Escorted by his son, he lit a candle and prayed before his father's tombstone in the city of Takatsuki, between Kyoto and Osaka, on Aug 7.

Jose Villafuerte (centre) praying with his son Avelino Villafuerte (left) and his Japanese half-brother Hiroyuki Takei (right) at the gravesite of their father Ginjiro Takei together for the first time, in the city of Takatsuki in Osaka prefecture. - AFPJose Villafuerte (centre) praying with his son Avelino Villafuerte (left) and his Japanese half-brother Hiroyuki Takei (right) at the gravesite of their father Ginjiro Takei together for the first time, in the city of Takatsuki in Osaka prefecture. - AFP

He met his half-brother Hiroyuki Takei for the first time a day earlier and now expects to get a Japanese passport, as well as visas for his children and grandchildren.

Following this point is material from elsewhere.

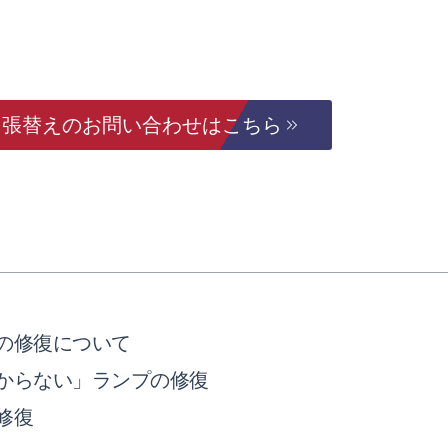
・張替えのお問い合わせはこちら
の修復について
からない」ランプの修復
修復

Villafuerte is one of more than 3,000 "Nikkei-jin", offspring of Japanese who were in the Philippines before or during World War II.

Japan has in recent years begun helping in "recovering their identity", said Norihiro Inomata, country director for the Philippine Nikkei-jin Legal Support Center (PNLSC).

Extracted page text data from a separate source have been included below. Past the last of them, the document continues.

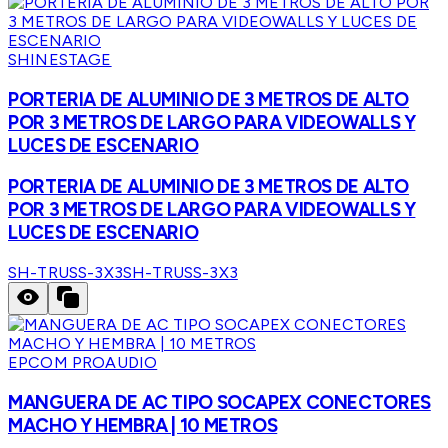
SHINESTAGE
PORTERIA DE ALUMINIO DE 3 METROS DE ALTO
POR 3 METROS DE LARGO PARA VIDEOWALLS Y
LUCES DE ESCENARIO
PORTERIA DE ALUMINIO DE 3 METROS DE ALTO
POR 3 METROS DE LARGO PARA VIDEOWALLS Y
LUCES DE ESCENARIO
SH-TRUSS-3X3
SH-TRUSS-3X3
EPCOM PROAUDIO
MANGUERA DE AC TIPO SOCAPEX CONECTORES
MACHO Y HEMBRA | 10 METROS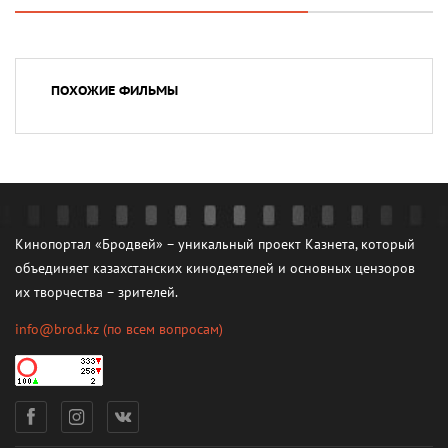
ПОХОЖИЕ ФИЛЬМЫ
Кинопортал «Бродвей» – уникальный проект Казнета, который
объединяет казахстанских кинодеятелей и основных цензоров
их творчества – зрителей.
info@brod.kz
(по всем вопросам)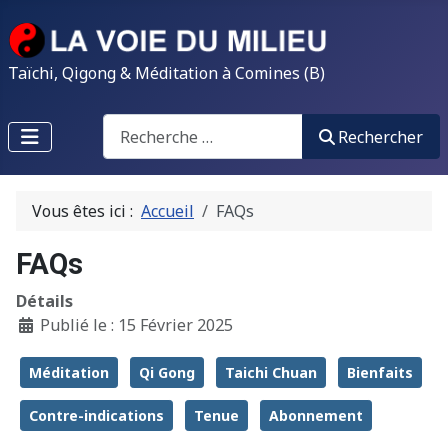
Taïchi, Qigong & Méditation à Comines (B)
Search
Rechercher
Vous êtes ici :
Accueil
FAQs
FAQs
Détails
Publié le : 15 Février 2025
Méditation
Qi Gong
Taichi Chuan
Bienfaits
Contre-indications
Tenue
Abonnement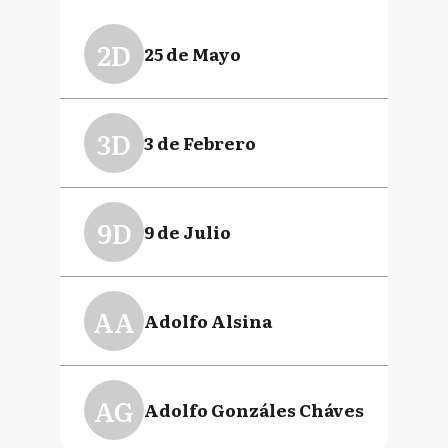
2D
25 de Mayo
3D
3 de Febrero
9D
9 de Julio
AA
Adolfo Alsina
AG
Adolfo Gonzáles Cháves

Japanese Prime Minister Shigeru Ishiba met Villafuerte and two other Nikkei-jin during a visit to Manila in April.

However, only 100 or so are still alive more than two decades after the effort was launched in 2003, Inomata told AFP.

The oldest is 97.

"Time is running out," he said.

"It was fate's design that I would be able to visit my father's grave. I am very much blessed, because I saw my brother and he guided me here to see the tomb of my father and their relatives," Villafuerte told reporters during the Takatsuki visit.

His father Takei, a Japanese army engineer, worked on the Philippine railway system as part of the occupation forces but was sent home during the war, Inomata said.

Growing up in post-war Philippines, Villafuerte was the target of merciless bullying, blowback from a conflict in which half a million of the South-East Asian country's 17 million people were killed, most of them civilians.

An obelisk stands in the Chinese cemetery in San Pablo as a memorial to more than 600 male residents rounded up by Japanese troops and bayoneted to death in February 1945.

"People kept reminding me my father was an evil person who killed many Filipinos," Villafuerte said, adding that it nearly caused him to drop out of school.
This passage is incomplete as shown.